┌──

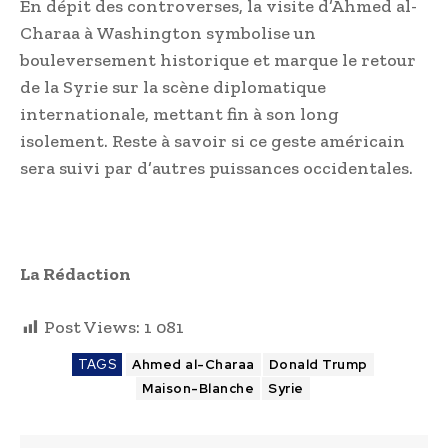
En dépit des controverses, la visite d’Ahmed al-
Charaa à Washington symbolise un
bouleversement historique et marque le retour
de la Syrie sur la scène diplomatique
internationale, mettant fin à son long
isolement. Reste à savoir si ce geste américain
sera suivi par d’autres puissances occidentales.
La Rédaction
Post Views:
1 081
TAGS
Ahmed al-Charaa
Donald Trump
Maison-Blanche
Syrie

└──

Produce an exact copy of each line of data, skipping embedded images.

**Solution for this task**:
En dépit des controverses, la visite d’Ahmed al-
Charaa à Washington symbolise un
bouleversement historique et marque le retour
de la Syrie sur la scène diplomatique
internationale, mettant fin à son long
isolement. Reste à savoir si ce geste américain
sera suivi par d’autres puissances occidentales.
La Rédaction
Post Views:
1 081
TAGS
Ahmed al-Charaa
Donald Trump
Maison-Blanche
Syrie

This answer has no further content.